Together, these data suggest that mRNA translational control may underlie a role for the fat body as an endocrine organ. A similar theme is emerging in mouse models. Mammalian adipose tissue is known to secrete adipokines and leptin to influence organismal metabolism and growth. The secretion of many of these factors is influenced by diet, suggesting a regulatory role for TOR signalling. Genetic inhibition of either TOR and S6K in mice leads to alterations in metabolic activity in adipose tissue. Moreover, loss of the translational repressors, 4E-BP1 and 4E-BP2, both of which are downstream TOR effectors, alters lipid and glucose metabolism in mice. To date, there are no mouse models of Pol III. However, it is interesting to speculate that changes in Pol III and tRNA synthesis are involved in mediating effects of TOR in adipose tissue in mice. Regulation of Pol III by TOR may also be important in the metabolic control of other processes. For example, TOR is a conserved regulator of organismal stress responses and lifespan. These stress responses rely on TOR's ability to control translation. It is suggested that regulation of Pol III and tRNA synthesis may also be a mode of control. Further organismal studies, using genetic modulation of Pol III function, should provide additional insights into these points (Marshall, 2012).
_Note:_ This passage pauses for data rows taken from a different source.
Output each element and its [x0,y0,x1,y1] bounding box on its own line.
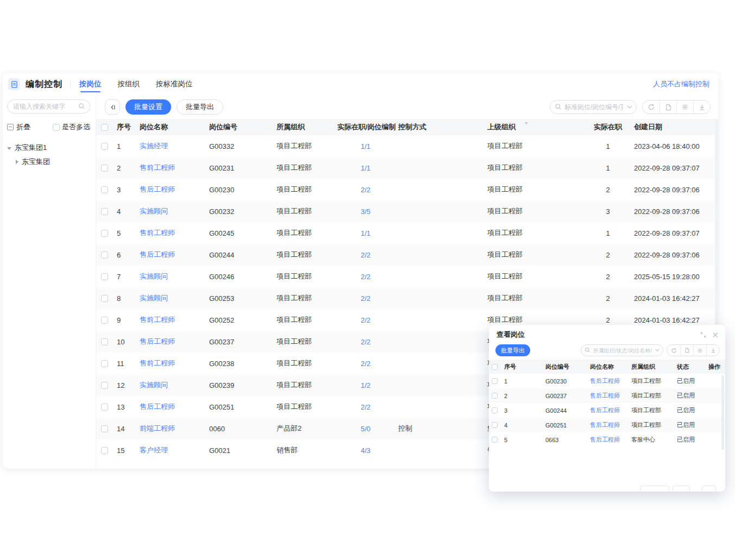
batch-set-button[interactable]: 批量设置 [125,99,171,115]
row-checkbox[interactable] [492,407,498,413]
ratio-link[interactable]: 2/2 [337,338,398,346]
ratio-link[interactable]: 1/2 [337,381,398,389]
tab[interactable]: 按岗位 [79,73,102,95]
column-filter-icon[interactable] [524,122,529,124]
table-row[interactable]: 6 售后工程师 G00244 项目工程部 2/2 项目工程部 2 2022-09… [96,244,718,266]
modal-table-row[interactable]: 1 G00230 售后工程师 项目工程部 已启用 [489,374,725,388]
row-checkbox[interactable] [101,382,108,389]
row-checkbox[interactable] [101,338,108,345]
download-icon[interactable] [706,345,719,356]
ratio-link[interactable]: 2/2 [337,294,398,303]
table-row[interactable]: 2 售前工程师 G00231 项目工程部 1/1 项目工程部 1 2022-09… [96,157,718,179]
export-file-icon[interactable] [680,345,693,356]
ratio-link[interactable]: 1/1 [337,229,398,237]
gear-icon[interactable] [693,345,706,356]
position-name-link[interactable]: 客户经理 [140,445,209,455]
position-name-link[interactable]: 售前工程师 [140,358,209,368]
chevron-down-icon[interactable] [627,105,632,109]
row-checkbox[interactable] [101,295,108,302]
table-row[interactable]: 4 实施顾问 G00232 项目工程部 3/5 项目工程部 3 2022-09-… [96,200,718,222]
tree-node-label[interactable]: 东宝集团1 [15,143,47,153]
table-row[interactable]: 7 实施顾问 G00246 项目工程部 2/2 项目工程部 2 2025-05-… [96,266,718,287]
position-name-link[interactable]: 实施经理 [140,141,209,151]
row-checkbox[interactable] [101,186,108,193]
ratio-link[interactable]: 2/2 [337,360,398,368]
multiselect-checkbox[interactable] [53,124,60,131]
position-name-link[interactable]: 售后工程师 [590,421,631,429]
refresh-icon[interactable] [643,100,659,114]
row-checkbox[interactable] [101,273,108,280]
download-icon[interactable] [693,100,710,114]
row-checkbox[interactable] [101,230,108,237]
ratio-link[interactable]: 2/2 [337,273,398,281]
ratio-link[interactable]: 1/1 [337,142,398,150]
position-name-link[interactable]: 售前工程师 [140,163,209,173]
position-name-link[interactable]: 售后工程师 [140,185,209,194]
row-checkbox[interactable] [101,143,108,150]
table-search-input[interactable] [550,100,637,114]
select-all-checkbox[interactable] [492,364,498,370]
position-name-link[interactable]: 实施顾问 [140,206,209,216]
row-checkbox[interactable] [101,404,108,411]
ratio-link[interactable]: 2/2 [337,403,398,411]
row-checkbox[interactable] [101,447,108,454]
ratio-link[interactable]: 2/2 [337,251,398,259]
refresh-icon[interactable] [667,345,680,356]
row-checkbox[interactable] [101,251,108,259]
table-row[interactable]: 3 售后工程师 G00230 项目工程部 2/2 项目工程部 2 2022-09… [96,179,718,200]
modal-scrollbar[interactable] [721,375,724,450]
row-checkbox[interactable] [492,393,498,399]
expand-icon[interactable] [700,332,706,338]
position-name-link[interactable]: 售后工程师 [590,406,631,414]
position-name-link[interactable]: 售后工程师 [140,402,209,412]
ratio-link[interactable]: 1/1 [337,164,398,172]
row-checkbox[interactable] [101,425,108,432]
modal-table-row[interactable]: 4 G00251 售后工程师 项目工程部 已启用 [489,418,725,432]
collapse-panel-button[interactable] [105,99,120,115]
caret-right-icon[interactable] [16,160,18,164]
table-row[interactable]: 1 实施经理 G00332 项目工程部 1/1 项目工程部 1 2023-04-… [96,135,718,157]
position-name-link[interactable]: 售前工程师 [140,315,209,325]
table-row[interactable]: 8 实施顾问 G00253 项目工程部 2/2 项目工程部 2 2024-01-… [96,287,718,309]
ratio-link[interactable]: 4/3 [337,446,398,455]
position-name-link[interactable]: 售后工程师 [590,392,631,400]
collapse-label[interactable]: 折叠 [16,122,30,132]
pagination-size-select[interactable] [640,486,669,492]
row-checkbox[interactable] [492,422,498,428]
position-name-link[interactable]: 实施顾问 [140,380,209,390]
tree-node-label[interactable]: 东宝集团 [22,157,50,167]
row-checkbox[interactable] [492,378,498,384]
no-headcount-control-link[interactable]: 人员不占编制控制 [653,79,709,89]
pagination-pages[interactable] [673,486,690,492]
modal-table-row[interactable]: 2 G00237 售后工程师 项目工程部 已启用 [489,388,725,403]
position-name-link[interactable]: 售后工程师 [140,337,209,347]
collapse-all-icon[interactable] [7,124,14,130]
ratio-link[interactable]: 3/5 [337,207,398,216]
modal-table-row[interactable]: 3 G00244 售后工程师 项目工程部 已启用 [489,403,725,418]
select-all-checkbox[interactable] [101,124,108,131]
modal-batch-export-button[interactable]: 批量导出 [495,344,530,356]
position-name-link[interactable]: 售前工程师 [140,228,209,238]
ratio-link[interactable]: 5/0 [337,425,398,433]
row-checkbox[interactable] [492,437,498,443]
ratio-link[interactable]: 2/2 [337,316,398,324]
ratio-link[interactable]: 2/2 [337,186,398,194]
modal-table-row[interactable]: 5 0663 售后工程师 客服中心 已启用 [489,432,725,447]
tree-node-group[interactable]: 东宝集团 [7,155,90,169]
modal-search-input[interactable] [581,344,663,356]
caret-down-icon[interactable] [7,147,11,150]
batch-export-button[interactable]: 批量导出 [177,99,223,115]
row-checkbox[interactable] [101,360,108,367]
position-name-link[interactable]: 售后工程师 [590,377,631,385]
table-row[interactable]: 5 售前工程师 G00245 项目工程部 1/1 项目工程部 1 2022-09… [96,222,718,244]
tree-node-group1[interactable]: 东宝集团1 [7,141,90,155]
position-name-link[interactable]: 实施顾问 [140,293,209,303]
close-icon[interactable]: ✕ [712,331,719,339]
row-checkbox[interactable] [101,317,108,324]
tab[interactable]: 按组织 [118,73,140,95]
chevron-down-icon[interactable] [655,349,659,352]
position-name-link[interactable]: 前端工程师 [140,424,209,433]
position-name-link[interactable]: 实施顾问 [140,272,209,281]
export-file-icon[interactable] [659,100,676,114]
position-name-link[interactable]: 售后工程师 [590,436,631,444]
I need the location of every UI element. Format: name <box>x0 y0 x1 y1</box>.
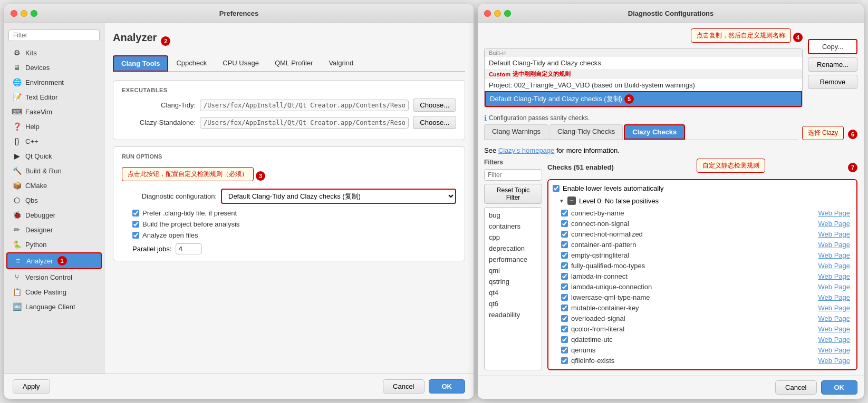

The TOR kinase is one of the best-established growth regulators. In virtually all animals, TOR activity can be stimulated by extracellular cues such as growth factors, nutrients and oxygen to control cell, tissue and organismal growth (Marshall, 2012).

Despite the knowledge of the signalling inputs to TOR, little is known about the mechanisms that allow TOR to modulate cell metabolism and drive growth. Most studies on metabolic functions modulated by TOR have been confined to yeast and mammalian cell culture. These studies have been important in defining roles for TOR in protein synthesis, nutrient uptake and metabolism and autophagy. But they leave open the question of what mechanisms operate in vivo to control tissue and organ growth during animal development. Genetic studies in Drosophila have been pivotal in this regard. This study shows that the ability of the TOR pathway to control transcription through Pol III governs cell, tissue and ultimately organismal growth in Drosophila. Given that Pol III drives transcription of several non-coding RNAs required for mRNA translation, it is suggested that the stimulation of Pol III by TOR enhances the protein synthetic capacity of cells. Previous study have shown that Drosophila TOR also controls synthesis of rRNA synthesis, via the RNA polymerase I factor, TIF-IA. Moreover, recent studies in Drosophila larvae demonstrated that the insulin/TOR pathway regulates the expression of ribosome biogenesis genes via the transcription factors FOXO and Myc. Thus, in Drosophila, tissue and organismal growth relies on the ability of TOR to regulate all three nuclear RNA polymerases to ultimately promote protein synthesis. Given that regulation of all three polymerases is a conserved function for TOR, it is suggested that these mechanisms may also underlie tissue and organ growth in mammalian development (Marshall, 2012).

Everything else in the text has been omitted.